Relative improvements of PINNs trained with different methods under same wall time.
Test MSE of Adam baseline, ConFIG, and M-ConFIG as functions of wall time.

We also evaluated ConFIG on Multi-Task Learning (MTL) using the CelebA dataset (40 tasks) and compared it against state-of-the-art MTL methods. We found that ConFIG achieves the best or second-best performance across metrics, and M-ConFIG improves training efficiency, reducing computational cost while preserving accuracy. Additionally, for larger task sets, M-ConFIG requires tuning update frequency. Increasing momentum update steps allows M-ConFIG to match or even surpass standard ConFIG while maintaining efficiency.
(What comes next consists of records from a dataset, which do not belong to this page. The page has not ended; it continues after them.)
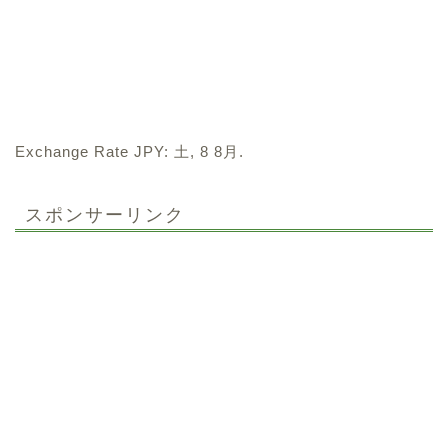
Exchange Rate
JPY
: 土, 8 8月.
スポンサーリンク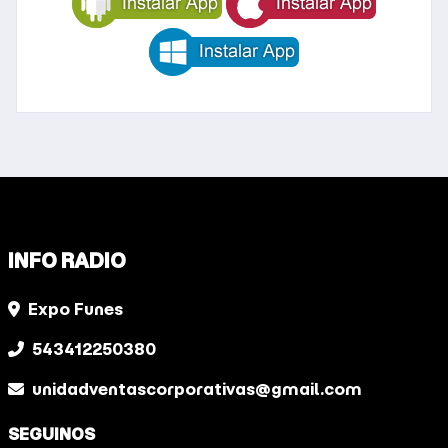
INFO RADIO
Expo Funes
543412250380
unidadventascorporativas@gmail.com
SEGUINOS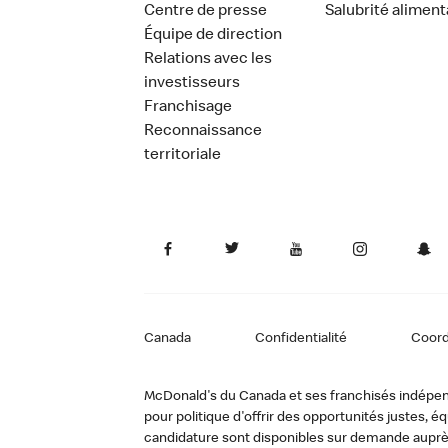
Centre de presse
Salubrité aliment
Équipe de direction
Relations avec les
investisseurs
Franchisage
Reconnaissance
territoriale
Canada
Confidentialité
Coor
McDonald's du Canada et ses franchisés indépendan
pour politique d'offrir des opportunités justes
candidature sont disponibles sur demande auprè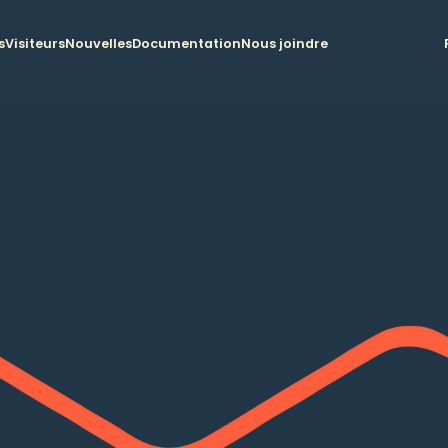
s
Visiteurs
Nouvelles
Documentation
Nous joindre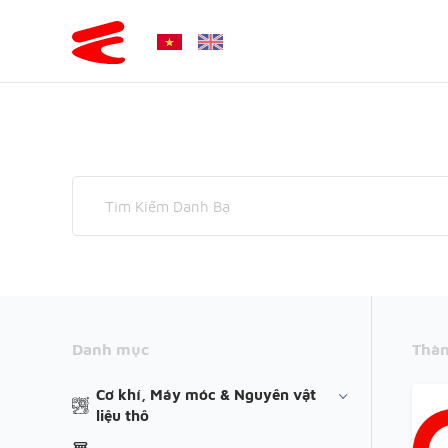
Danh mục
Thàn
Cơ khí, Máy móc & Nguyên vật
liệu thô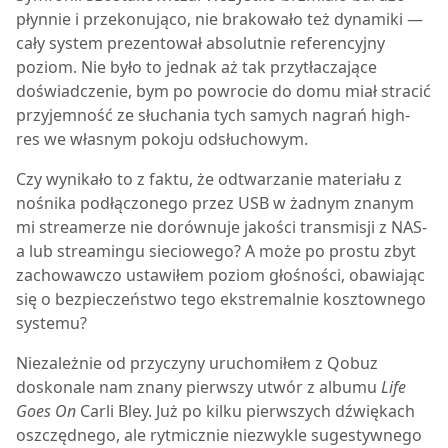
płynnie i przekonująco, nie brakowało też dynamiki —
cały system prezentował absolutnie referencyjny
poziom. Nie było to jednak aż tak przytłaczające
doświadczenie, bym po powrocie do domu miał stracić
przyjemność ze słuchania tych samych nagrań high-
res we własnym pokoju odsłuchowym.
Czy wynikało to z faktu, że odtwarzanie materiału z
nośnika podłączonego przez USB w żadnym znanym
mi streamerze nie dorównuje jakości transmisji z NAS-
a lub streamingu sieciowego? A może po prostu zbyt
zachowawczo ustawiłem poziom głośności, obawiając
się o bezpieczeństwo tego ekstremalnie kosztownego
systemu?
Niezależnie od przyczyny uruchomiłem z Qobuz
doskonale nam znany pierwszy utwór z albumu
Life
Goes On
Carli Bley. Już po kilku pierwszych dźwiękach
oszczędnego, ale rytmicznie niezwykle sugestywnego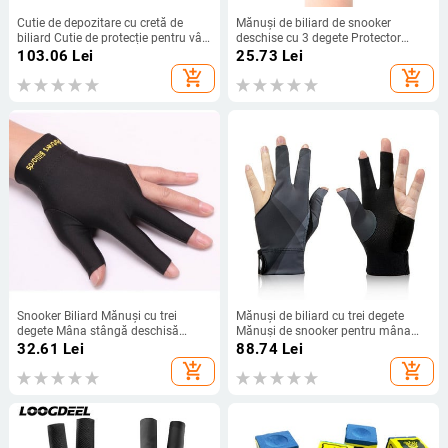
Cutie de depozitare cu cretă de
Mănuși de biliard de snooker
biliard Cutie de protecție pentru vârf
deschise cu 3 degete Protector
de cretă Accesorii pentru masă de
pentru mâna stângă/dreapta Tac
103.06
Lei
25.73
Lei
biliard Tac de biliard Enthusiast
de biliard Mănușă mărime unisex
add_shopping_cart
add_shopping_cart
Snooker Piscina de interior
Îmbrăcăminte sportivă
Snooker Biliard Mănuși cu trei
Mănuși de biliard cu trei degete
degete Mâna stângă deschisă
Mănuși de snooker pentru mâna
Mănuși cu trei degete Accesorii de
stângă Mănuși speciale de biliard
32.61
Lei
88.74
Lei
fitness pentru biliard
fără degete de înaltă calitate
add_shopping_cart
add_shopping_cart
Mănuși de biliard de biliard pentru
biliard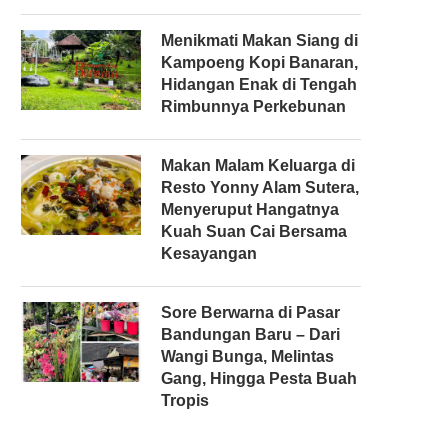
Menikmati Makan Siang di
Kampoeng Kopi Banaran,
Hidangan Enak di Tengah
Rimbunnya Perkebunan
Makan Malam Keluarga di
Resto Yonny Alam Sutera,
Menyeruput Hangatnya
Kuah Suan Cai Bersama
Kesayangan
Sore Berwarna di Pasar
Bandungan Baru – Dari
Wangi Bunga, Melintas
Gang, Hingga Pesta Buah
Tropis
Test evaluation for the CelebA experiments.

Conclusion

ConFIG offers a mathematically rigorous and computationally efficient solution to gradient conflicts in multi-loss optimization. It is applicable to PINNs, MTL, and other deep learning tasks, enhancing training stability and optimization efficiency. Our code is open-source at GitHub, featuring runnable notebook examples and practical suggestions.